In less than a month, the Chicago Bulls will open their training camp for the start of the 2022-23 season. Unfortunately, they’ll have to do so without their starting point guard, Lonzo Ball. After missing over 50 games last season, Ball is doubtful to be ready for the start of the season, and is expected to miss all of training camp due to continued issues with his knee from the meniscus surgery he had last season, according to ESPN’s Jamal Collier and Ramona Shelburne.

The Bulls enter this season with championship aspirations and hopes of rekindling last season’s early success. Losing Ball to start the season is a drastic setback for an offense that was reliant upon his playmaking to balance the floor. With two of the game’s best wing scorers in DeMar DeRozan and Zach Lavine, Ball’s facilitating became an integral part of an offense that reinvigorated the Bulls last season. In only 35 games, Ball demonstrated his ability to run a high-octane offense at an elite level, helping to guide the Bulls to a 23-10 record from the start of the season through the month of December.

In every stop, Ball’s steady play has provided pace, shooting, and playmaking, along with perimeter defense. The former Bruin has taken leaps in his game every year, while still evolving as one of the game’s best young floor generals.

Ball’s absence not only keeps Chicago from starting the season at full strength; it forces them to continue operating without their primary floor general.

Even with a multitude of weapons, Ball’s absence last season was sorely felt, particularly as the season progressed after the All-Star break. After remaining in the top 10 in offensive rating throughout most of the season, the Bulls fell to 25th in offensive rating in March. In the months of October, November and December, Chicago ranked 7th, 16th, and 9th, in team assist percentage. In March and April, Chicago ranked 25th and 29th in assist percentage.

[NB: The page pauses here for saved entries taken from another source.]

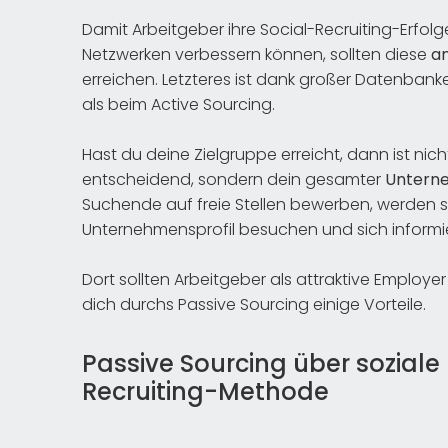
Damit Arbeitgeber ihre Social-Recruiting-Erfol
Netzwerken verbessern können, sollten diese
a
erreichen. Letzteres ist dank großer Datenbanke
als beim Active Sourcing.
Hast du deine Zielgruppe erreicht, dann ist ni
entscheidend, sondern dein gesamter
Unterne
Suchende auf freie Stellen bewerben, werden si
Unternehmensprofil besuchen und sich informi
Dort sollten Arbeitgeber als attraktive Employe
dich durchs Passive Sourcing einige Vorteile.
Passive Sourcing über soziale 
Recruiting-Methode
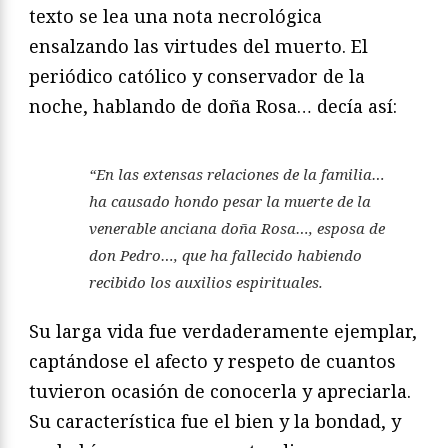
texto se lea una nota necrológica
ensalzando las virtudes del muerto. El
periódico católico y conservador de la
noche, hablando de doña Rosa… decía así:
“En las extensas relaciones de la familia…
ha causado hondo pesar la muerte de la
venerable anciana doña Rosa…, esposa de
don Pedro…, que ha fallecido habiendo
recibido los auxilios espirituales.
Su larga vida fue verdaderamente ejemplar,
captándose el afecto y respeto de cuantos
tuvieron ocasión de conocerla y apreciarla.
Su característica fue el bien y la bondad, y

While the numbers may not fully tell the story, Ball, like so many other floor generals, impacts his team in ways that extend far beyond the box score. From his hockey assists, lead passes that ignite quick scoring opportunities, his ability to read defenses out of ball screens, and his pinpoint accuracy on skip passes, Ball’s playmaking and basketball IQ extends far beyond the assists column, or even beyond some of the advanced metrics used to value the often underappreciated intangibles that fly under the radar.

These intangibles, coupled with his size, switchability on defense, and versatility that he’s exhibited within the last few seasons have made Ball an incredibly valuable player, and a substantial piece to his team’s success on both ends.

However, Ball’s effectiveness and production have been stifled by significant time missed in almost every season of his young career. In five seasons, Ball has yet to play in sixty games within one NBA calendar year. He currently holds an average of 50.4 games played per season. Last season marked a career low for Ball, as he appeared in only 35 games before electing to have surgery. In addition, last year’s surgery marked the second operation Ball has had on his left knee, after having arthroscopic surgery in the summer of 2018 to repair a torn meniscus.

Who fills in for Lonzo Ball?

Heading into this season, Billy Donovan and the Bulls are now tasked with finding additional ways to stay afloat without their conductor on offense, and how to manage an offense with two wing players that averaged over 24 points per game last season.

For the bulk of the season, Chicago managed to stay afloat without Ball and benefited greatly from the play of rookie Ayo Dosunmu at the point guard position. However, without a clear timetable as to when Ball will return, Chicago will once again have to adapt to life without their point guard and find ways to offset the impact he imposes on both ends of the floor. For Ball, this is another unfortunate roadblock in his injury-riddled, yet promising career. Chicago’s championship aspirations will likely remain rested on the good health of its stars, including Ball.

With a new contender officially in the Central Division and a handful of championship-level teams in the East, the Bulls will need everyone at full strength to make a strong push towards the top of the conference.

For now, they can afford to wait on Ball, but only time will tell how long that lasts.